Frederick William Matthiessen (March 5, 1835 – February 11, 1918) was a philanthropist, industrialist, and mayor of LaSalle, Illinois. He was instrumental in the creation of Matthiessen State Park. Matthiessen was the paternal grandfather of scholar and Harvard professor F.O. Matthiessen.

==Early life and education==
Born March 5, 1835 in Altona, which was then under Danish control as part of the Duchy of Holstein. Matthiessen went on to attend university at the Freiberg University of Mining and Technology. It was here that he met Edward C. Hegeler, a fellow engineering student studying mining. They immigrated together to the United States of America in 1856. After investigating several sites in the Northeast and Midwest of the country, they decided to set up their smelter on the banks of the Little Vermilion River, in LaSalle, IL.

==Business success==
Matthiessen and Hegeler Zinc Works broke ground on Christmas Eve of 1858. The early years of the Matthiessen and Hegeler Zinc Company were difficult, with the Civil War breaking out 2 years after the company's inception. A lack of demand for zinc very nearly ended the company, but troubles proved to be short lived. By 1862, a burgeoning arms industry injected much-needed business, greatly driving up demand for zinc products. Matthiessen would later add rolling mills, coal mines, machine shops, and the forerunner of Westclox to his diverse portfolio.
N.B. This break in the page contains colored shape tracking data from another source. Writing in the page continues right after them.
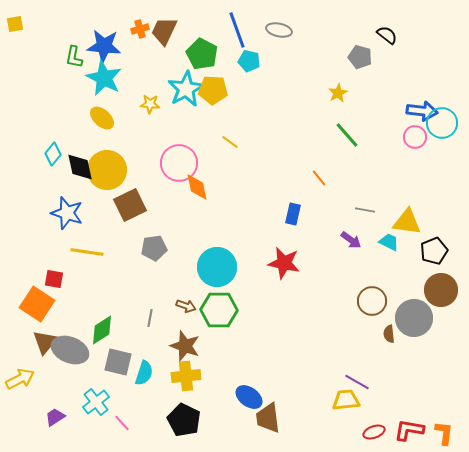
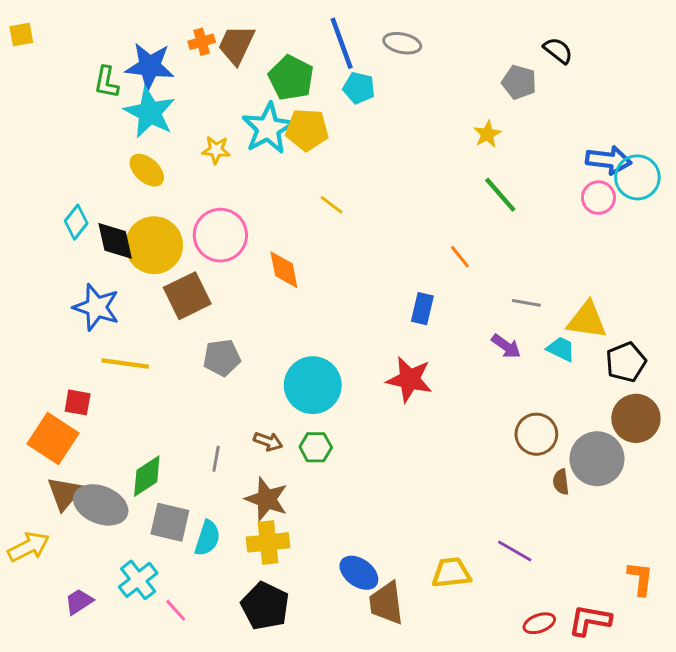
pink circle: (179, 163) -> (220, 235), moved
green hexagon: (219, 310) -> (316, 447), size x0.6
yellow trapezoid: (346, 400) -> (451, 573), moved
orange L-shape: (444, 433) -> (640, 579), moved

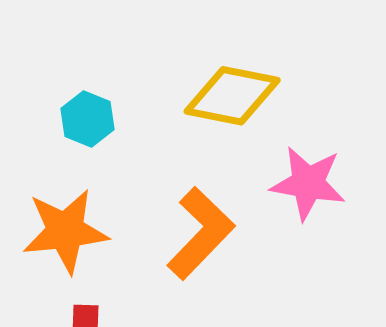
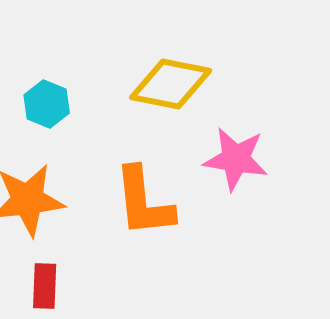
orange L-shape: (201, 233) -> (144, 202), turned 130

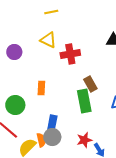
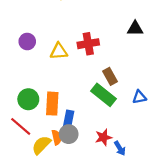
yellow triangle: (48, 40) -> (59, 51), moved, turned -30
orange rectangle: (41, 88) -> (52, 104), moved, size x1.5
green rectangle: (84, 101) -> (103, 95), turned -40

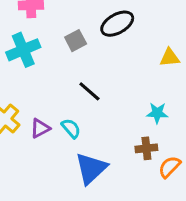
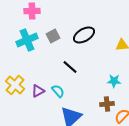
black ellipse: (117, 24) -> (84, 35), moved
gray square: (76, 41) -> (53, 36), moved

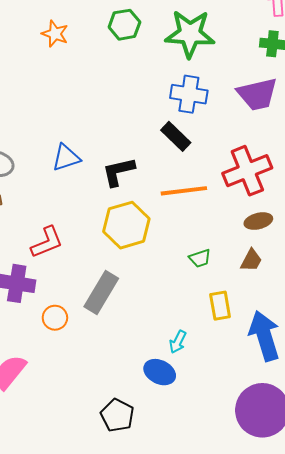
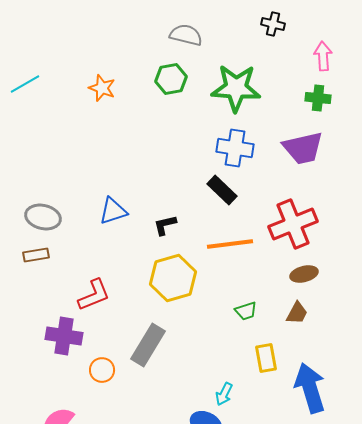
black L-shape: (118, 172) -> (165, 225), size x0.7

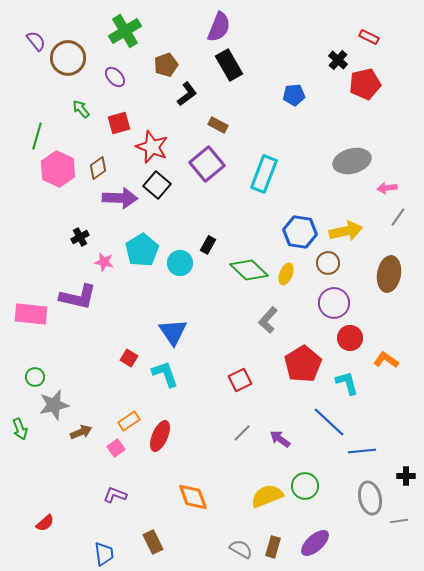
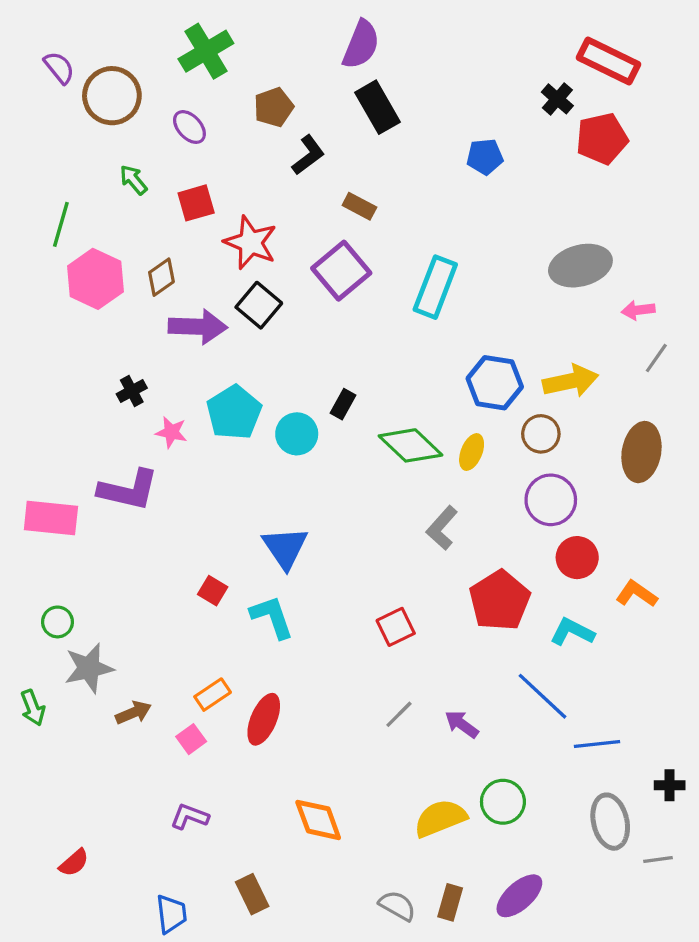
red rectangle: (369, 37) -> (609, 61), size x1.8
cyan L-shape: (347, 383) -> (572, 632), turned -48

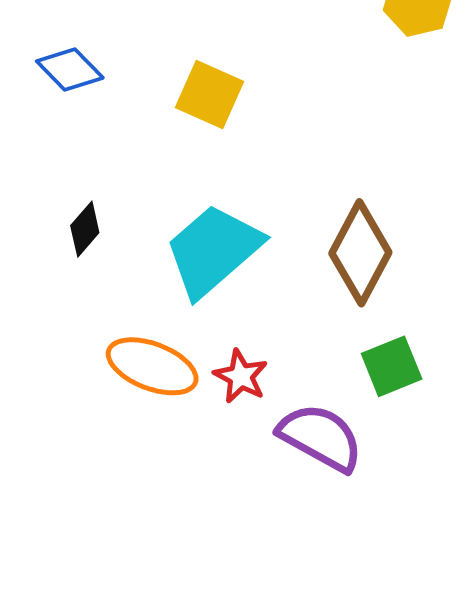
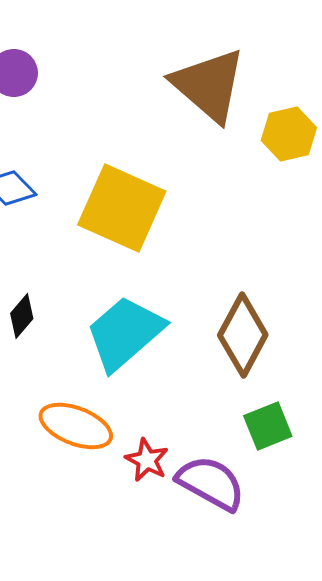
yellow square: (210, 94) -> (122, 208), size x1.6
red star: (241, 376) -> (147, 460), moved

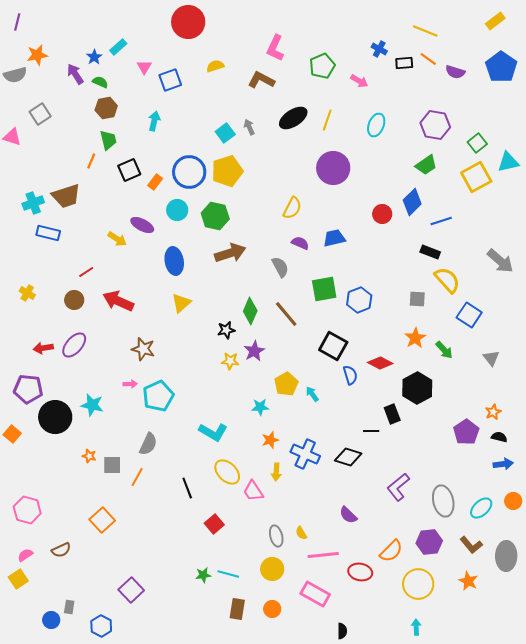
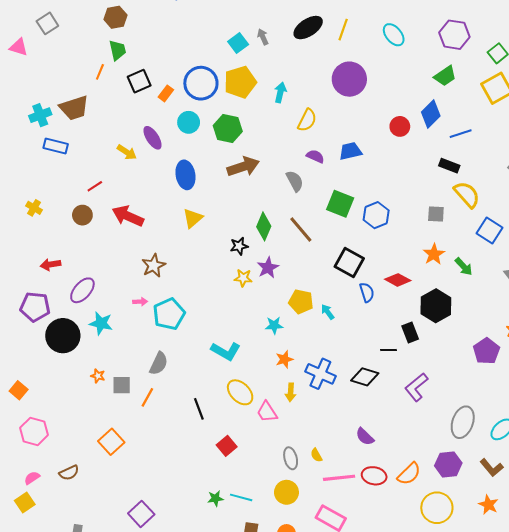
cyan arrow: (154, 121) -> (280, 92), moved
cyan ellipse: (376, 125) -> (394, 35), turned -60
purple ellipse: (142, 225) -> (153, 138), turned 30
green square: (324, 289) -> (340, 204), turned 32
purple ellipse: (74, 345) -> (82, 290), moved
brown star: (143, 349) -> (154, 266), turned 30
yellow pentagon: (286, 384) -> (301, 302), turned -30
orange square: (12, 434) -> (19, 390), moved
purple L-shape: (398, 487) -> (416, 387), moved
gray ellipse: (443, 501) -> (463, 422), turned 32
red ellipse: (360, 572) -> (374, 476), moved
Edward's daughter, Mary Hegeler Carus, ran Matthiessen and Hegeler Zinc Company from 1903 until her death in 1936. In 1924, the Hegeler-Carus family bought out the Matthiessen family interests in the company.

Matthiessen served as the mayor of LaSalle, IL between 1887 and 1897, elected to five consecutive terms.

==Philanthropy==
Matthiessen donated approximately $500,000 to various causes, such as LaSalle-Peru High School and Illinois Valley Community Hospital. Perhaps his best known donation is his former estate and private park known as "Deer Park". It is today known as Matthiessen State Park.